ABOUT THIS EXERCISE:
Below is a listing; print exactly its lines from the one containing "会社情報 (879, 205)" down to the one containing "weekendtoscana.it (178, 602)", both inclusive, with every picture left out.
========
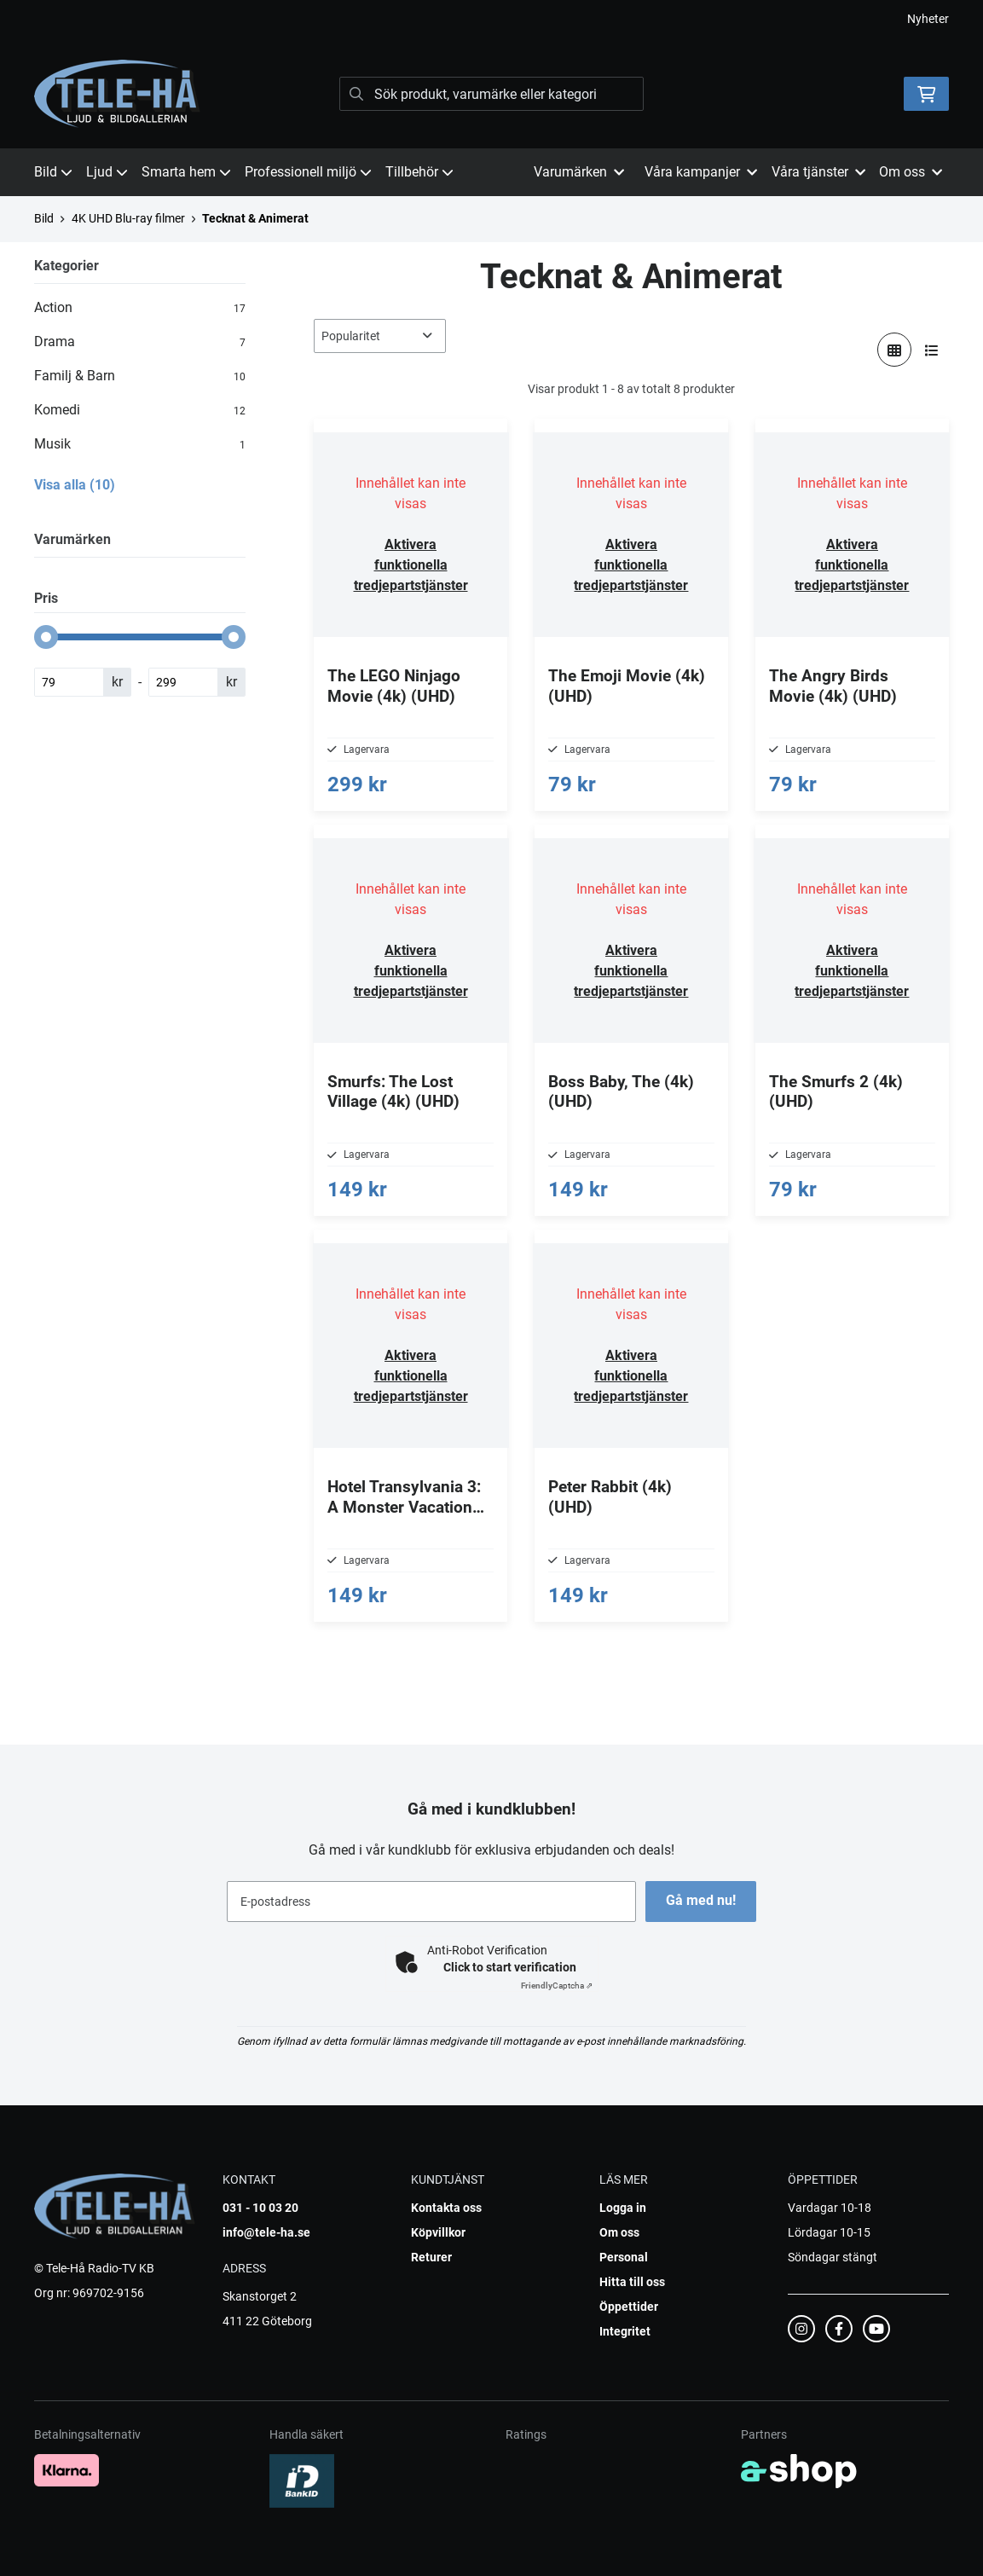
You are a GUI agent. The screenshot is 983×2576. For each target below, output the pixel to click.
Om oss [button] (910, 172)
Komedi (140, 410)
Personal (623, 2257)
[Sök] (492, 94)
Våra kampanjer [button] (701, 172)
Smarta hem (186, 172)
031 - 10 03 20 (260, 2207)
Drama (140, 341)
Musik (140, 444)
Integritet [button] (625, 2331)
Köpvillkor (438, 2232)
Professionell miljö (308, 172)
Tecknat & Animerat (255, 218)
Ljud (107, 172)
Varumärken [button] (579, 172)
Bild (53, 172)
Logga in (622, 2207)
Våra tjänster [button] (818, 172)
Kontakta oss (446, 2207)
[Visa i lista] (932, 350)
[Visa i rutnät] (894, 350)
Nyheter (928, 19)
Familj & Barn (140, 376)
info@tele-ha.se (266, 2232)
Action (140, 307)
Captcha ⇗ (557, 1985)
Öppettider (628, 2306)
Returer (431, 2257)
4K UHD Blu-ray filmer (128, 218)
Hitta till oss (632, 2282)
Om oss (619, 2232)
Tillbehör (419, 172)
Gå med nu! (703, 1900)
========
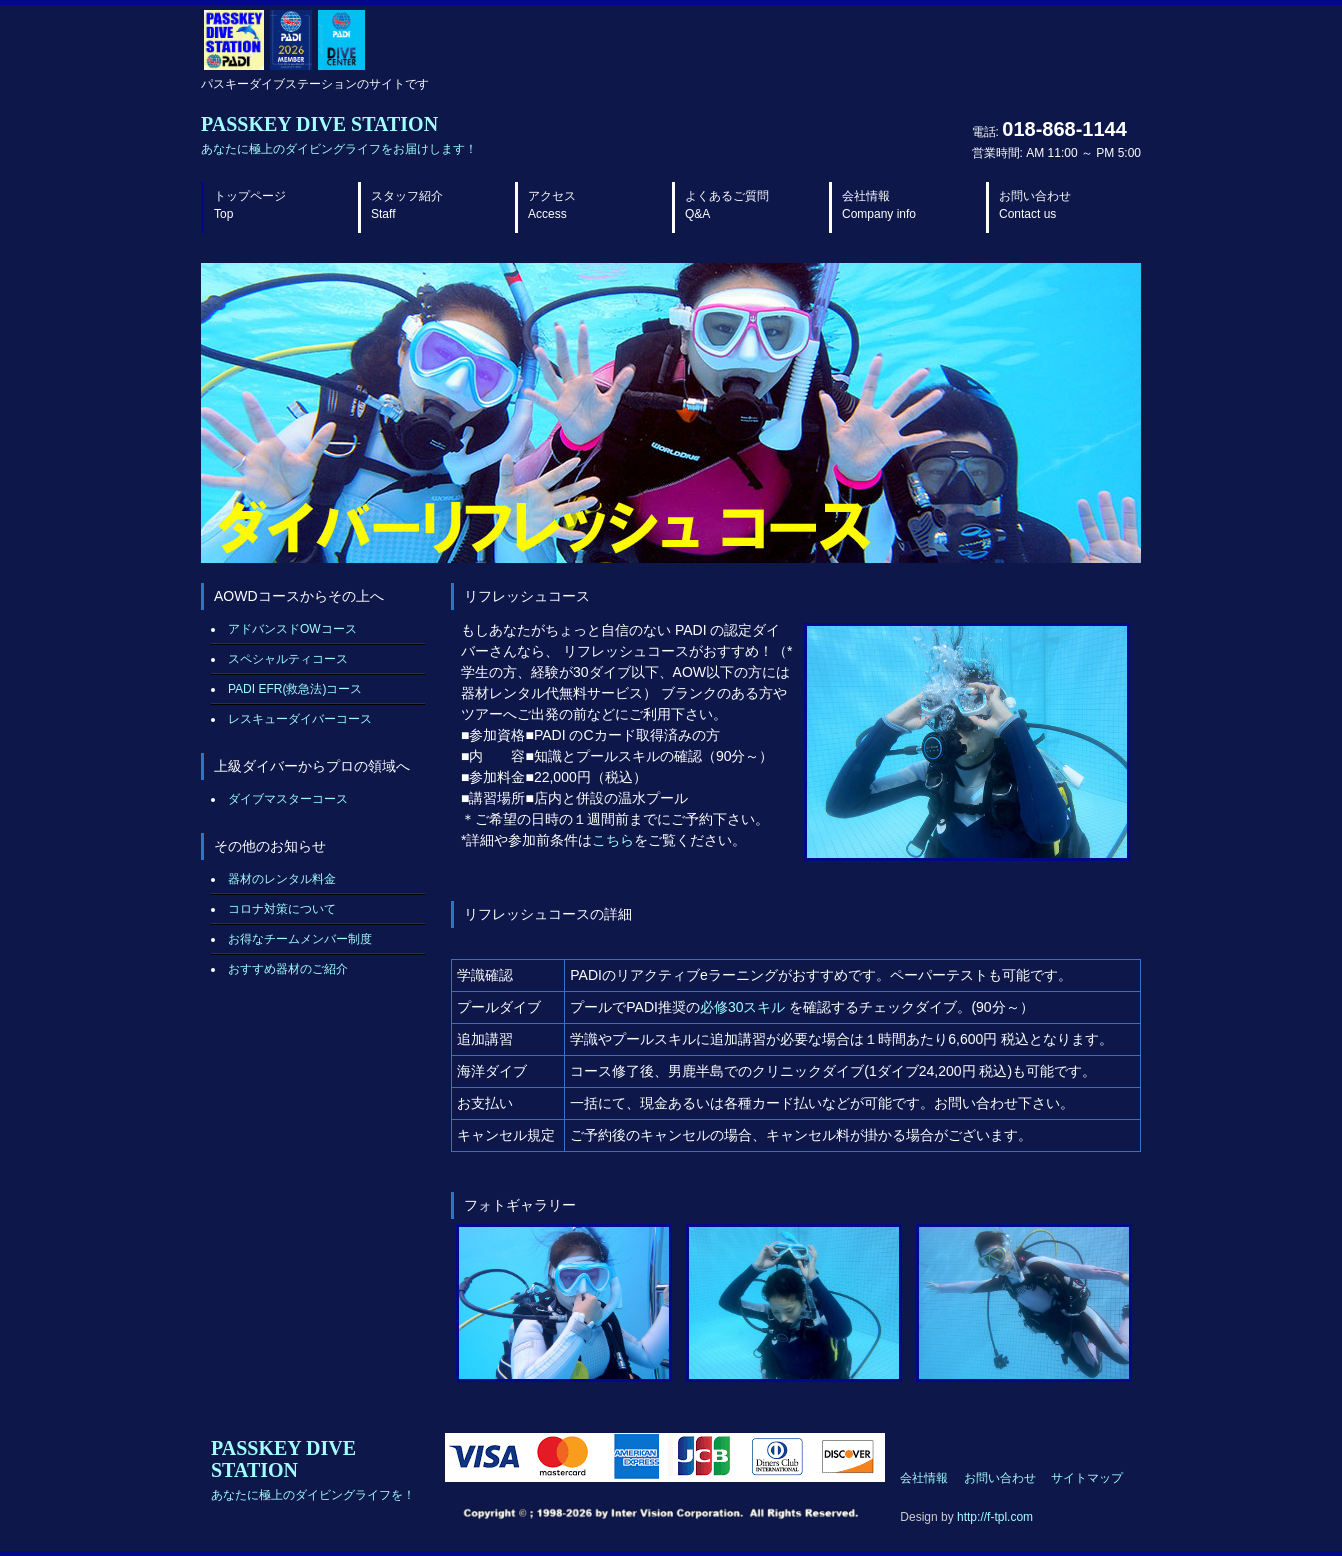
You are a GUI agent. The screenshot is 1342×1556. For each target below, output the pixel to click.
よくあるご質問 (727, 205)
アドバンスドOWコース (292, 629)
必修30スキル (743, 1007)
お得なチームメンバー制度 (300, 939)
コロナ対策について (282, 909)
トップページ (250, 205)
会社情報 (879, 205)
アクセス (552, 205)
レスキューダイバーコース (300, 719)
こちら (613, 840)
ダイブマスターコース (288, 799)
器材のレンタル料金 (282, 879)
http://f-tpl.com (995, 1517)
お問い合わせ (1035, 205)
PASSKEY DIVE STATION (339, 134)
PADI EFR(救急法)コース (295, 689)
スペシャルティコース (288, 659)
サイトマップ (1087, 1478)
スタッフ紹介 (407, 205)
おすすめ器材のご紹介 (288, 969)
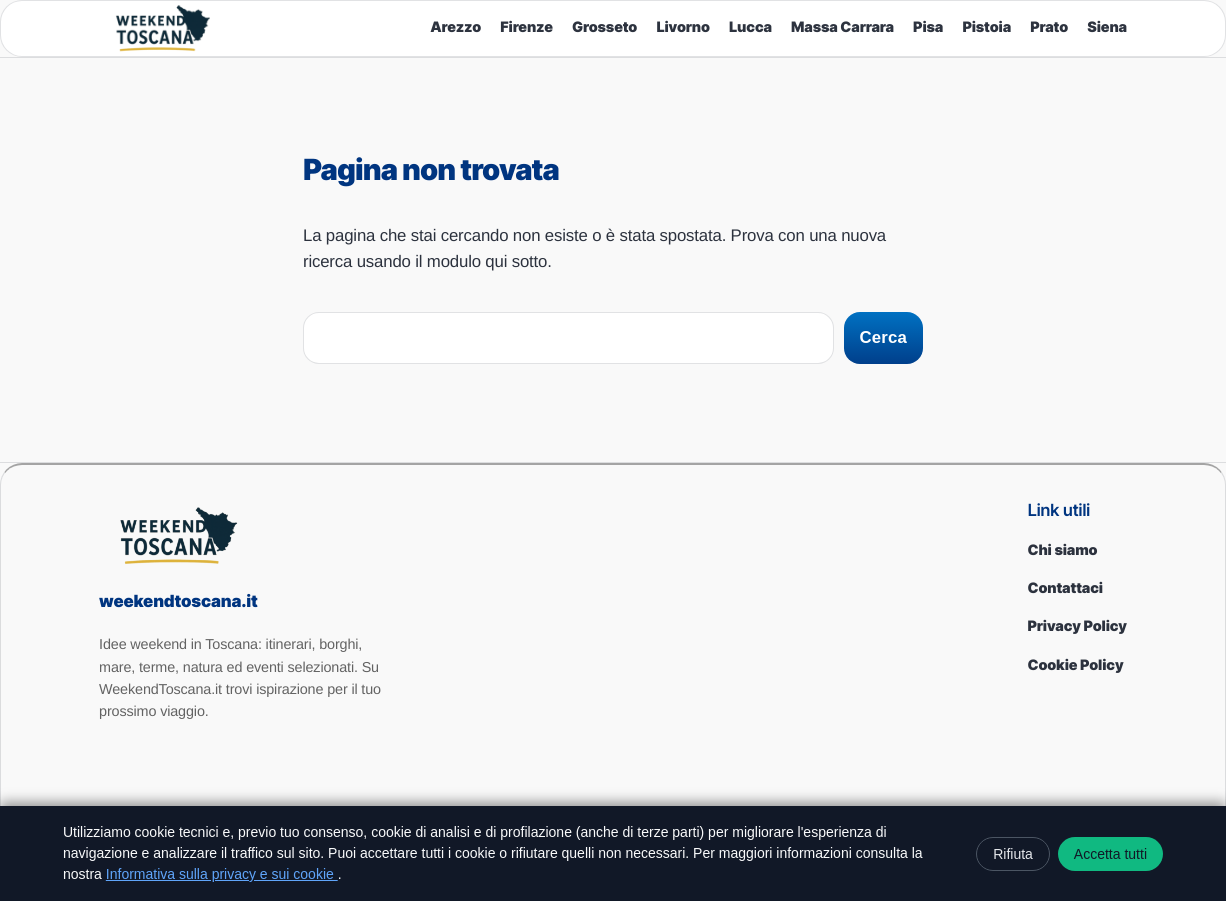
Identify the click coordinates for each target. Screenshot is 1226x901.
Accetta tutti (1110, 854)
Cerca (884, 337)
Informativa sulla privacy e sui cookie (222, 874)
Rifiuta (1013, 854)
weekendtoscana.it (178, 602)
========
PROBLEM SOLUTION:
会社情報 (879, 205)
アクセス (552, 205)
レスキューダイバーコース (300, 719)
こちら (613, 840)
ダイブマスターコース (288, 799)
器材のレンタル料金 (282, 879)
http://f-tpl.com (995, 1517)
お問い合わせ (1035, 205)
PASSKEY DIVE STATION (339, 134)
PADI EFR(救急法)コース (295, 689)
スペシャルティコース (288, 659)
サイトマップ (1087, 1478)
スタッフ紹介 (407, 205)
おすすめ器材のご紹介 (288, 969)
Identify the click coordinates for each target. Screenshot is 1226x901.
Accetta tutti (1110, 854)
Cerca (884, 337)
Informativa sulla privacy e sui cookie (222, 874)
Rifiuta (1013, 854)
weekendtoscana.it (178, 602)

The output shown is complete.